DISCUSSIONAuthors of previous studies have concluded that the majority of patients have some craniofacial asymmetry, including those who are perceived as normal.9,10 Numerous investigations have shown the remodeling that takes place in the head of the condyle in response to occlusal alterations.11–13
When orthognathic surgery is required in combination with orthodontics, a therapy without extractions shortens the orthodontic phase substantially and prevents incisor retraction which is often associated with depression of the lip profile. However, in some patients, extractions are necessary to reduce the maxillary dental protrusion as well as to decrease mandibular incisor proinclination that results from leveling the mandibular arch.14
It has been suggested that, in the treatment of class II malocclusions, premolar extractions must be performed asymmetrically. In the case hereby presented, the arch length discrepancy was not significant therefore asymmetric extractions were not planned. In addition, the patient's profile did not allow incisor retraction. Therefore, asymmetric extractions would not have been beneficial for this problem. Patients who were treated surgically and orthodontically have reported a high range of benefits of treatment, including psychological stability, self-esteem, and an improvement in function and dental aesthetics.15–19
The goal of our orthodontic preparation was to allow the surgeon to perform sufficient mandibular advancement in order to compensate for the sagittal discrepancy thus positioning the arches in a normal transverse occlusion and canine class I.

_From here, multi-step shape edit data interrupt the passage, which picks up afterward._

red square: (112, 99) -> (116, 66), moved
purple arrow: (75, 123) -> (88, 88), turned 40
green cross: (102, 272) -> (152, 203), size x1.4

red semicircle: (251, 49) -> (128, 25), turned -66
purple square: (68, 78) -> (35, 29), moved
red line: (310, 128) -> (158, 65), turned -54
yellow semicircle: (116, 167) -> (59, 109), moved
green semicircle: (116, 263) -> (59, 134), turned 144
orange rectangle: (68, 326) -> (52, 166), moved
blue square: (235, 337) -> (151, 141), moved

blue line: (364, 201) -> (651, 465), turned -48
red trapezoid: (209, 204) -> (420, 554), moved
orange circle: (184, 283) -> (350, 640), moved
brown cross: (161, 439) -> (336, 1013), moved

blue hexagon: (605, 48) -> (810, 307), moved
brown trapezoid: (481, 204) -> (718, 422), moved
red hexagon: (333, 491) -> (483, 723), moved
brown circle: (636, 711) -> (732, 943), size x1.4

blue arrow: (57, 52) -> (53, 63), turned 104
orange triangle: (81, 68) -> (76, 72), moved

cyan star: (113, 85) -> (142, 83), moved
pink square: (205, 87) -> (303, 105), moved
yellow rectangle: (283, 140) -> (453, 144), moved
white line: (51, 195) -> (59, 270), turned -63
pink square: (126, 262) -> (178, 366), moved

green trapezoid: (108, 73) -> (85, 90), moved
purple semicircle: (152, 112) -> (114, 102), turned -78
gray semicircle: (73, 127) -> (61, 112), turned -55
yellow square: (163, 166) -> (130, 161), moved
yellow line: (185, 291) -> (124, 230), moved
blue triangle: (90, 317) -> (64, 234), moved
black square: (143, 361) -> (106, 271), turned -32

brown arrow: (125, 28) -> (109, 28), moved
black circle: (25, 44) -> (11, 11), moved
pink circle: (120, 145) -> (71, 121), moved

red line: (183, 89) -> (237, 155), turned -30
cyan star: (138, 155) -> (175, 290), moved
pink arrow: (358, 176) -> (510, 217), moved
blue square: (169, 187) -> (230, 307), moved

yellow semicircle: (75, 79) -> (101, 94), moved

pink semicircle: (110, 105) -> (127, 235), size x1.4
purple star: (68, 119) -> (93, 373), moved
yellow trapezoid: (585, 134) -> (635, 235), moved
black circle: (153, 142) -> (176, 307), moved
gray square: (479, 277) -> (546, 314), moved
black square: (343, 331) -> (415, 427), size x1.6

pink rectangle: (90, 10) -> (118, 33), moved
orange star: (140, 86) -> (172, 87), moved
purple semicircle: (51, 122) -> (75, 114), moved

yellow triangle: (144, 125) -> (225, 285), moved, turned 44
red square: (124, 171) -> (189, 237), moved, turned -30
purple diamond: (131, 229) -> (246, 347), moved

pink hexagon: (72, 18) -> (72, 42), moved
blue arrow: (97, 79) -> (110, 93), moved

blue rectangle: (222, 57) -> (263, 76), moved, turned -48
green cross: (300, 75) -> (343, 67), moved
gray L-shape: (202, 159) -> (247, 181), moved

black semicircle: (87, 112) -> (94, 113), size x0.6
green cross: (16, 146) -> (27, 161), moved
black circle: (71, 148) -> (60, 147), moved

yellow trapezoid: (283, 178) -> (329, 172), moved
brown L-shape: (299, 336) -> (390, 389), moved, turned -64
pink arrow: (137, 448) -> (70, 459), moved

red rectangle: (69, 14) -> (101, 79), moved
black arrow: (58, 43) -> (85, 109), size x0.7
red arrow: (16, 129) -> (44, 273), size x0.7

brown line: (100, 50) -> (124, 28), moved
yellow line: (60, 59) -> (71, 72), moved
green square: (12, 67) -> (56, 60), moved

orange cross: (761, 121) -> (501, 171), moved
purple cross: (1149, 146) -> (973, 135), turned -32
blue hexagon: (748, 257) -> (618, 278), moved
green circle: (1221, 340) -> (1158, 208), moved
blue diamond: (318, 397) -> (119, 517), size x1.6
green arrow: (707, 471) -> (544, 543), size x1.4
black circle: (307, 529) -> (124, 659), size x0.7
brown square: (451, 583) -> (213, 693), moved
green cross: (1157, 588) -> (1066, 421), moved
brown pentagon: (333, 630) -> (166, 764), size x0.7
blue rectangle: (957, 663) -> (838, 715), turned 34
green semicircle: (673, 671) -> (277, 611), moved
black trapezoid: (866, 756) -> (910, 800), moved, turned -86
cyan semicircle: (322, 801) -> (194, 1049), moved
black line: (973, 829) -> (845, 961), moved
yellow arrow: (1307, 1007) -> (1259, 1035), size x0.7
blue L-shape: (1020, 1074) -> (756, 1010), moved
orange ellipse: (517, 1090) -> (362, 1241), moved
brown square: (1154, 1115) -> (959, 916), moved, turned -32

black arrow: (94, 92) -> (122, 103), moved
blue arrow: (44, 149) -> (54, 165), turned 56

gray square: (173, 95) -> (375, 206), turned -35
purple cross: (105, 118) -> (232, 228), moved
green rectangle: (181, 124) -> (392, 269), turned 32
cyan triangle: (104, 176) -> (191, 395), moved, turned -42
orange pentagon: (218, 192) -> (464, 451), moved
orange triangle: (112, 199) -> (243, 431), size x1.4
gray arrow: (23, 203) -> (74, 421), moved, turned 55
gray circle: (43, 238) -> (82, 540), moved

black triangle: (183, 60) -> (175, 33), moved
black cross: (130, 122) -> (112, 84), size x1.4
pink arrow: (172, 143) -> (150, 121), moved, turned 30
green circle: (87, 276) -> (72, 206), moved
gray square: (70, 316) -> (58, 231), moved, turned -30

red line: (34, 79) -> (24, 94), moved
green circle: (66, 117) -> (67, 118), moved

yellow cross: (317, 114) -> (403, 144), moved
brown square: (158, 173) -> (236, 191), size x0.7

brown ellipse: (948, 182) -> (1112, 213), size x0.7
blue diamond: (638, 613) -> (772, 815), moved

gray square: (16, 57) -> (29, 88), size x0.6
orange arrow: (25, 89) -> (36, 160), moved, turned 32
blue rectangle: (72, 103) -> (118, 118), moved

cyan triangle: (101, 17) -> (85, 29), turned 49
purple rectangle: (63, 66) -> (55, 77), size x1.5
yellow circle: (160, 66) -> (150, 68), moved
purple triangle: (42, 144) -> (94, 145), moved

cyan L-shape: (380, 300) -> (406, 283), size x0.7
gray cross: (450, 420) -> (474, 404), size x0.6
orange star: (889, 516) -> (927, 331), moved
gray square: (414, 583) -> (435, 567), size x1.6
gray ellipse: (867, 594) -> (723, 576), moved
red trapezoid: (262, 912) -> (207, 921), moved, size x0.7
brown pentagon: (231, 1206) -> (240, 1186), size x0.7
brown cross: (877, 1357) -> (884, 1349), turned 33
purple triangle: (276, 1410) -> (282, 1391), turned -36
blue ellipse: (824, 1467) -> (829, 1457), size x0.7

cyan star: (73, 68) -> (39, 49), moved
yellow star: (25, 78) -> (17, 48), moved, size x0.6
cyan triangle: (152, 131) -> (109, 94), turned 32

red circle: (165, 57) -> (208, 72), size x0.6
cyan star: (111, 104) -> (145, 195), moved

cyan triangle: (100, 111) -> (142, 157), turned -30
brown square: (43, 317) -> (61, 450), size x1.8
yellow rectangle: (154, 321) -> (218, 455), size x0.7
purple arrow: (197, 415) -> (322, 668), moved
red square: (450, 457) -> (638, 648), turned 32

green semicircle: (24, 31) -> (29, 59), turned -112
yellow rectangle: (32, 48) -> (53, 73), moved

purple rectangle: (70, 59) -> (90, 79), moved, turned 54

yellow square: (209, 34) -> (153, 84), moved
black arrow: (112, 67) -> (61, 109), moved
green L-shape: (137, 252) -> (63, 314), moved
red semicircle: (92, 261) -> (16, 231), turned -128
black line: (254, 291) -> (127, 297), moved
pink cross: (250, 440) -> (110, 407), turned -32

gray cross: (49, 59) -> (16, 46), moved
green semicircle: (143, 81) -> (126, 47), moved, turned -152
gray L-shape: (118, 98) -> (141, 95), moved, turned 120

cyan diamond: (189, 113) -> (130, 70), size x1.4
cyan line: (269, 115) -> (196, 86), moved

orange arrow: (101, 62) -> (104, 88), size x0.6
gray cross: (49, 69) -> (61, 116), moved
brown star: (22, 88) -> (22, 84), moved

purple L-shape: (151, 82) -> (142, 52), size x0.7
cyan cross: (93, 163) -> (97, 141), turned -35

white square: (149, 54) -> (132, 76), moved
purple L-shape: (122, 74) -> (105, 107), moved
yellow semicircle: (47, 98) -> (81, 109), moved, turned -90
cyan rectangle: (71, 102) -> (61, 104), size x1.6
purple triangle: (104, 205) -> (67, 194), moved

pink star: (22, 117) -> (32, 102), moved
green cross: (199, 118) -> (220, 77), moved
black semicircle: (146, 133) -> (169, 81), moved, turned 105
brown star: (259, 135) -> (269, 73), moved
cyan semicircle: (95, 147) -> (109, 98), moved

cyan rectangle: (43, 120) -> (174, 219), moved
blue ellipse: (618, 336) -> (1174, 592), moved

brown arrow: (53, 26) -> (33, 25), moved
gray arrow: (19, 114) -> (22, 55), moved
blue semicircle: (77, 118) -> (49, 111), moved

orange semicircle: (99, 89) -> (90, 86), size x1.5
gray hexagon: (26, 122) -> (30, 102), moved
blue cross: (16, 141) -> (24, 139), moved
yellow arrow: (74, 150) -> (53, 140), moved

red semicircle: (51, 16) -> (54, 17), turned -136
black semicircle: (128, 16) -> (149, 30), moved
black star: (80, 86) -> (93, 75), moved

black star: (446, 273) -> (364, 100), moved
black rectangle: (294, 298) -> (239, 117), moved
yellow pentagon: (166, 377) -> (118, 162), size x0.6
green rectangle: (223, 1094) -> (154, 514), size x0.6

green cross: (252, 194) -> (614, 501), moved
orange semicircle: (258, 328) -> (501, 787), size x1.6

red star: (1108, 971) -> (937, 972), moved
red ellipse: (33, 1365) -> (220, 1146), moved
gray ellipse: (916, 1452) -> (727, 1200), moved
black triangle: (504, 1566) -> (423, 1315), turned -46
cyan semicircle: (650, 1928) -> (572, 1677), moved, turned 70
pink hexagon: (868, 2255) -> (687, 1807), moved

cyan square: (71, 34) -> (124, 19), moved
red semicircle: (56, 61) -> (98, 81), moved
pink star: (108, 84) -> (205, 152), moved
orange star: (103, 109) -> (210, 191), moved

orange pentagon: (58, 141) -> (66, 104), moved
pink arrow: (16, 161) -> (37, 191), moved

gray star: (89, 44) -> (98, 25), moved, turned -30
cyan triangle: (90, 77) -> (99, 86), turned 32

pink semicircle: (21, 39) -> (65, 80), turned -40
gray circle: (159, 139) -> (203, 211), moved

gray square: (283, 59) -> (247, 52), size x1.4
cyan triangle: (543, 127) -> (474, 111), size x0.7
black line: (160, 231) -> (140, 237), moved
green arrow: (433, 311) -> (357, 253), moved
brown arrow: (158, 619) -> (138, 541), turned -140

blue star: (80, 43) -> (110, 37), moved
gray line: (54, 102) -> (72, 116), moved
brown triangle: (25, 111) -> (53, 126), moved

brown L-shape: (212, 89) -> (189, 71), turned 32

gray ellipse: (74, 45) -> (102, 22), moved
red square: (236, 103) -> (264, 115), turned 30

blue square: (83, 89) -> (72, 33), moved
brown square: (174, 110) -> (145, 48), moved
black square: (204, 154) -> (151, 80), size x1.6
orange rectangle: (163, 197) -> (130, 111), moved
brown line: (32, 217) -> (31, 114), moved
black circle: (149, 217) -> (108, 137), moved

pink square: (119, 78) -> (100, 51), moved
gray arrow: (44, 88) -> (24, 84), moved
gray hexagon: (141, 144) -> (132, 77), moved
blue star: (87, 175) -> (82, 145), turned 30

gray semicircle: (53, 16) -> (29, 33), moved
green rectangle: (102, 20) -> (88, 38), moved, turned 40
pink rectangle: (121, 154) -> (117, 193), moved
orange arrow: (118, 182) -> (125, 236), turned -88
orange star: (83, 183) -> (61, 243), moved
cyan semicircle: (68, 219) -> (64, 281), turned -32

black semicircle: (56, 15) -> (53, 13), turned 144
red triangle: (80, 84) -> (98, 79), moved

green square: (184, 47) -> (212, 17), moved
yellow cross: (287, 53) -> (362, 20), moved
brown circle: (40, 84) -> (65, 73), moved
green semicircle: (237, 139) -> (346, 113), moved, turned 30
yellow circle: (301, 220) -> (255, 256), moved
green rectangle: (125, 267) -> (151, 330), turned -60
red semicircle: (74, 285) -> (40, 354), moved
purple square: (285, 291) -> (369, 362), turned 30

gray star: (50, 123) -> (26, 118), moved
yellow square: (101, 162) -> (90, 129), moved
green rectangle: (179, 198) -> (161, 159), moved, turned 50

In 1993 the World Health Organization (WHO), defined quality of life as the people's perception of their position in life, in the context of culture and value system in which they live and in relation to their goals, expectations, standards, and concerns.9 The importance of interdisciplinary work between dental specialties in the benefit of improving the quality of life of patients has been suggested since remote times.
CONCLUSIONSClass II malocclusions treatment, after careful analysis, may be carried out orthodontically through different protocols. However, if a discrepancy is associated with a skeletal malocclusion it may be resolved in a surgical and orthodontic manner as it has been hereby shown thus providing a better aesthetic result for the patient. In spite of the fact that there are different protocols of care for patients with class II malocclusion it is of vital importance to take into consideration the patient's treatment expectations from the first day of consultation.